COMPROMISSO COM A ALFABETIZAÇÃO
No mesmo evento, o presidente também sancionou a lei que transforma o Compromisso Nacional Criança Alfabetizada em política de Estado permanente. O objetivo é assegurar que todas as crianças sejam alfabetizadas na idade adequada, evitando defasagens no processo de aprendizagem.
“Essa é uma coisa que não poderia deixar de acontecer, porque, se as crianças não forem alfabetizadas no tempo certo, essa criança perderá tempo na escola. Às vezes, as crianças terminam o fundamental sem saber as coisas básicas que elas precisariam ter aprendido”, declarou o presidente.
Segundo dados oficiais, em 2024 o Brasil registrou 59,2% de crianças alfabetizadas até o final do 2º ano do ensino fundamental na rede pública — percentual ligeiramente inferior à meta de 60% estabelecida para o ano.

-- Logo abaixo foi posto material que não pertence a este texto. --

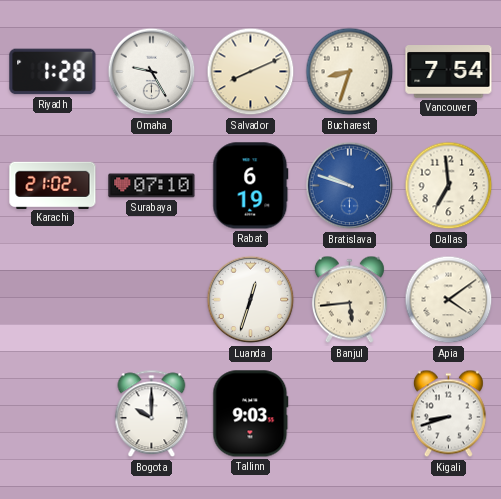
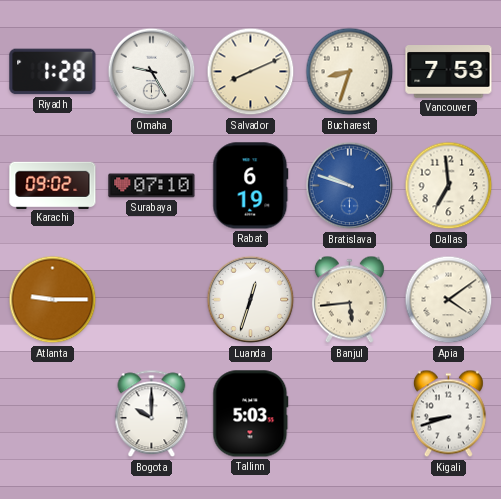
Vancouver: 7:54 -> 7:53
Karachi: 21:02 -> 09:02
Atlanta: none -> 9:15
Tallinn: 9:03 -> 5:03
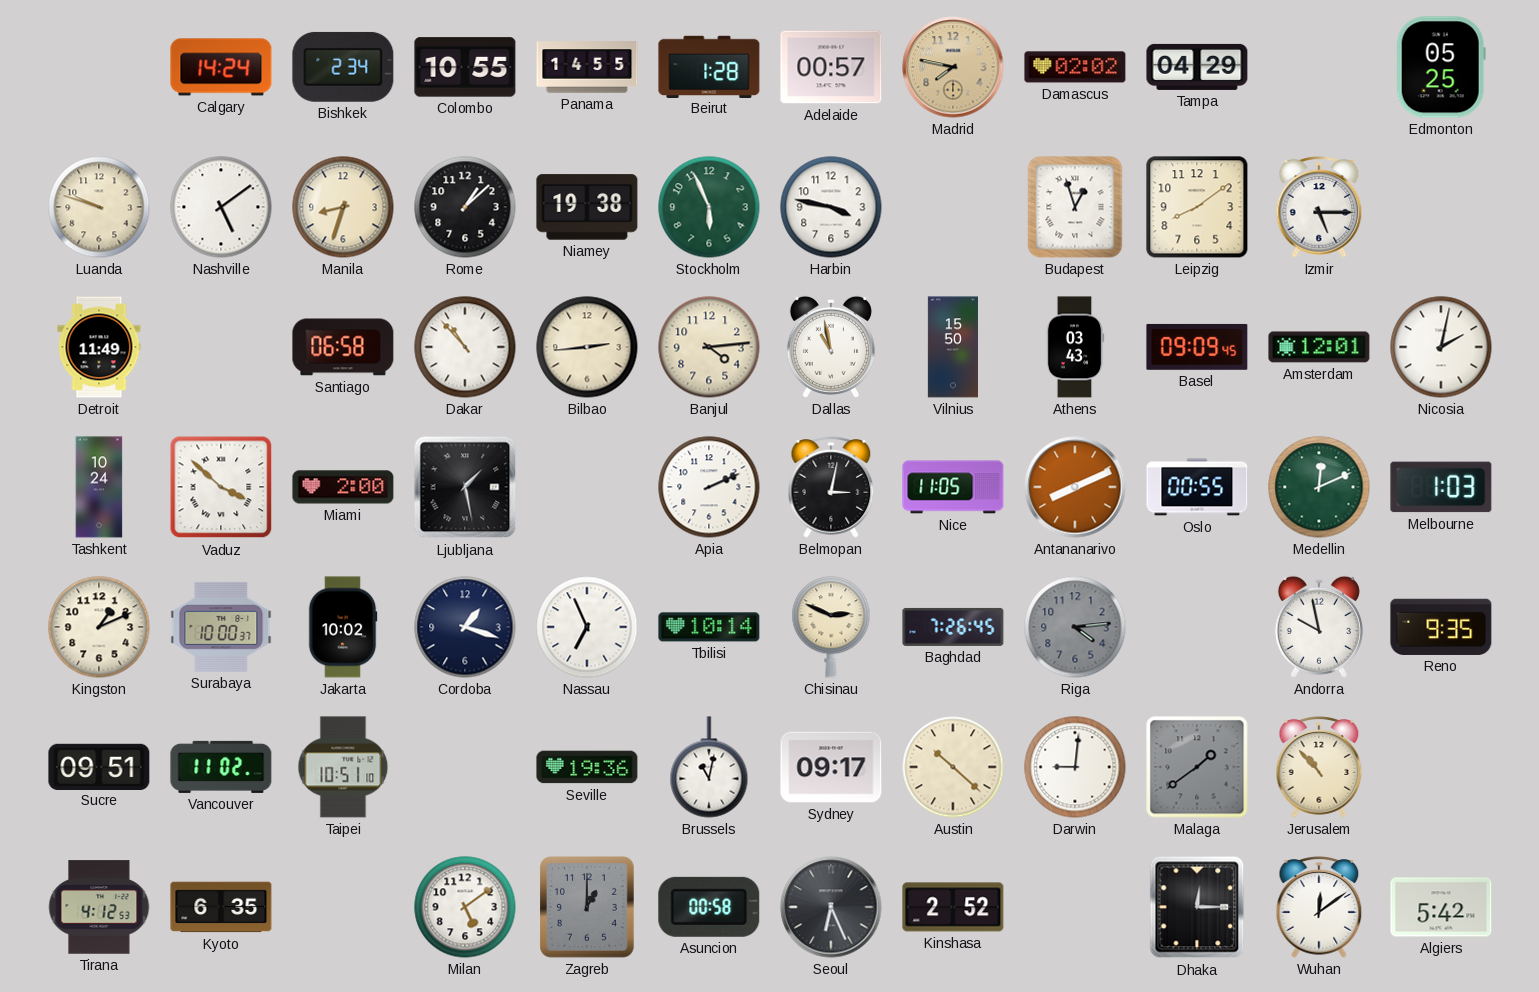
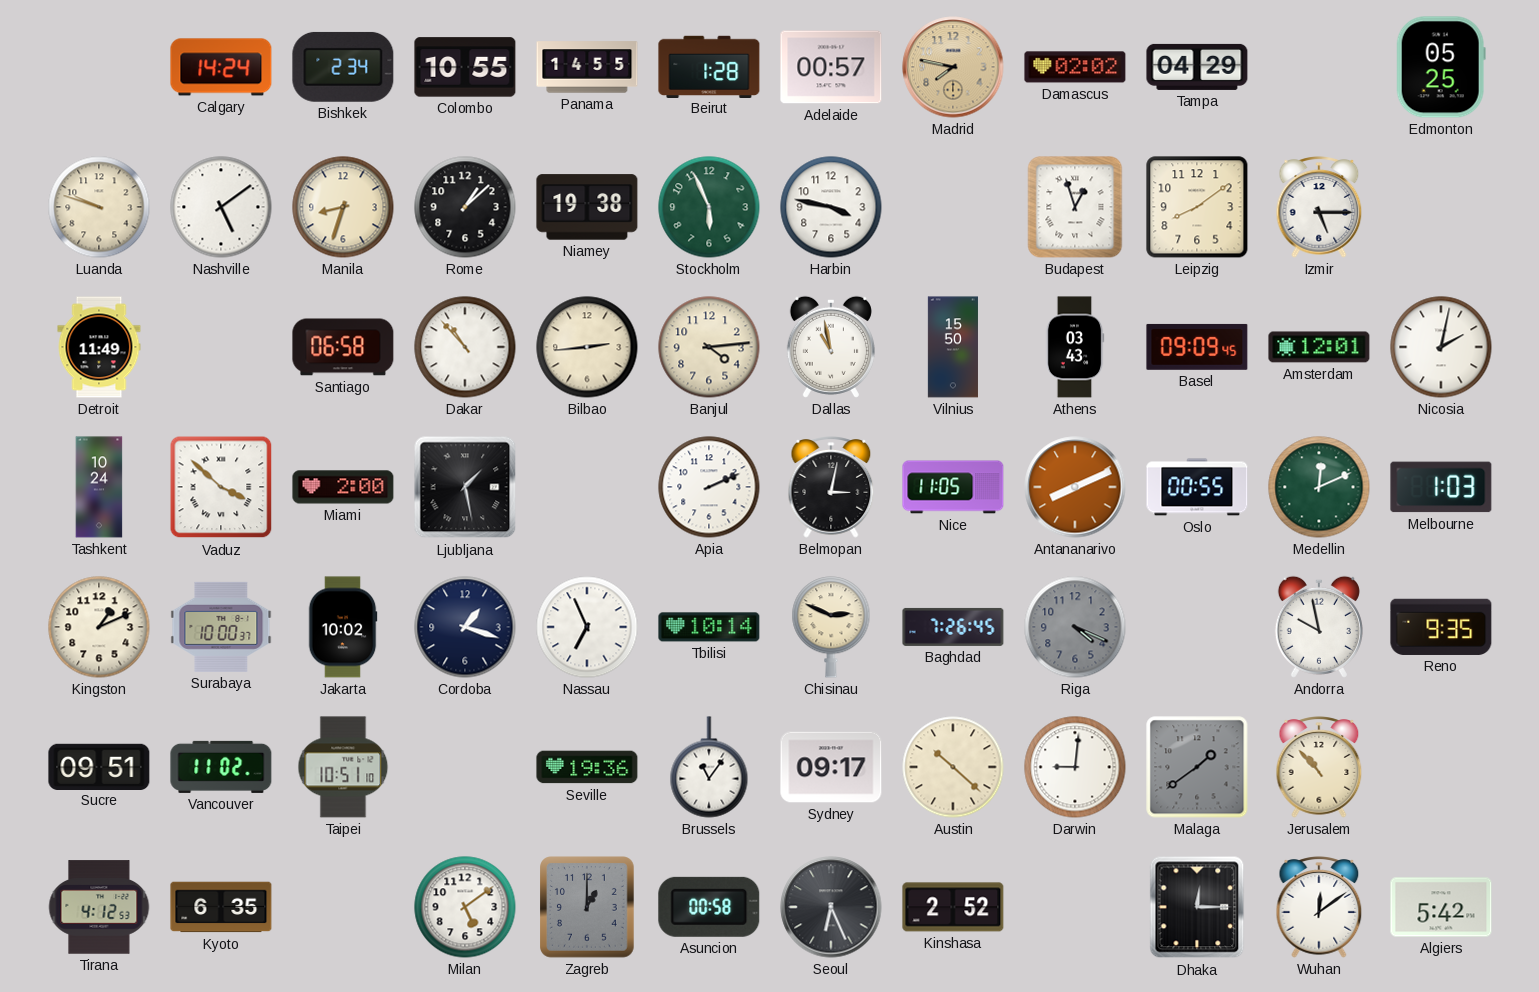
Riga: 4:14 -> 4:19
Brussels: 11:02 -> 11:06
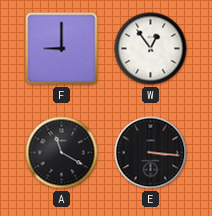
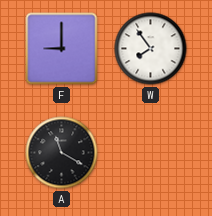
W: 12:54 -> 7:54
E: 3:16 -> none
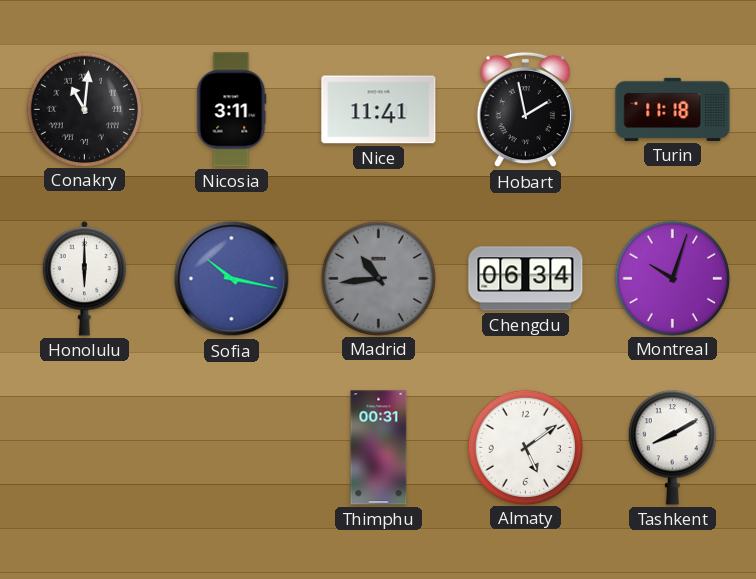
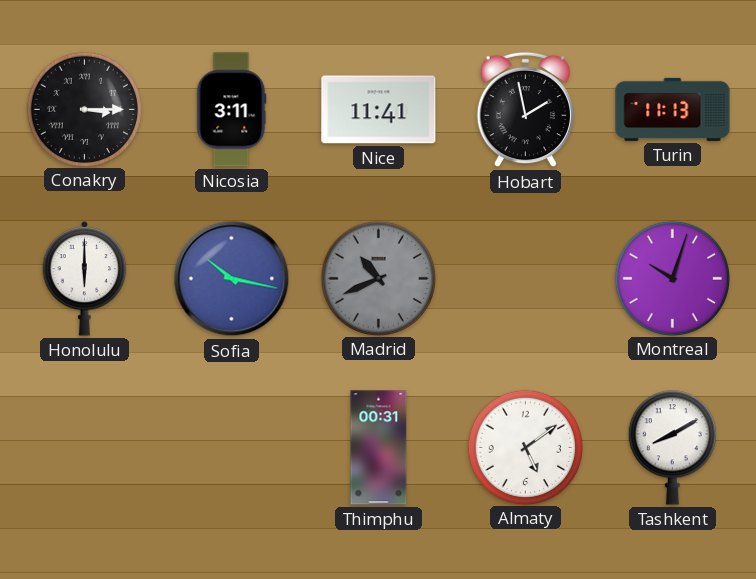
Conakry: 11:01 -> 3:15
Turin: 11:18 -> 11:13
Madrid: 10:44 -> 10:41
Chengdu: 06:34 -> none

O compromisso prevê alcançar 64% em 2025, reforçando o foco na qualidade do ensino nos primeiros anos da educação básica.
UNIÃO DE ESFORÇOS PARA AVANÇAR NA EDUCAÇÃO
Ao final da cerimônia, o presidente destacou que o Sistema Nacional de Educação é resultado de um esforço coletivo de educadores e gestores públicos que há décadas lutam por uma política de Estado articulada e permanente.
Lula afirmou que muitas das ações previstas no SNE são antigas demandas do setor e que, agora, o desafio é fazer com que União, estados e municípios atuem de forma sincronizada para transformar a realidade da educação brasileira.
“Não tem muita coisa nova [nesses projetos], são coisas que os educadores brasileiros pensam há muito tempo. Nós temos centenas de educadores que dedicaram a vida inteira tentando melhorar o nível da educação e não conseguem. Não conseguem porque muitas vezes o Estado, a União e o município não cumprem com a sua função e, agora, o que nós estamos fazendo é colocar todo mundo no mesmo tacho para ferver, esquentar o pé de todo mundo ao mesmo tempo”, concluiu.
SIGNIFICADO E IMPACTO DO SISTEMA NACIONAL DE EDUCAÇÃO
A criação do Sistema Nacional de Educação representa um avanço significativo na governança do ensino público no Brasil. Ao estabelecer regras de cooperação federativa, a nova lei busca superar desigualdades regionais, padronizar indicadores de qualidade e assegurar que os direitos educacionais sejam garantidos de maneira equitativa em todo o território nacional.
Especialistas avaliam que, assim como o SUS se tornou referência em organização federativa na área da saúde, o SNE tem potencial para estruturar de forma definitiva a política educacional brasileira — consolidando-a como uma política de Estado, e não apenas de governo.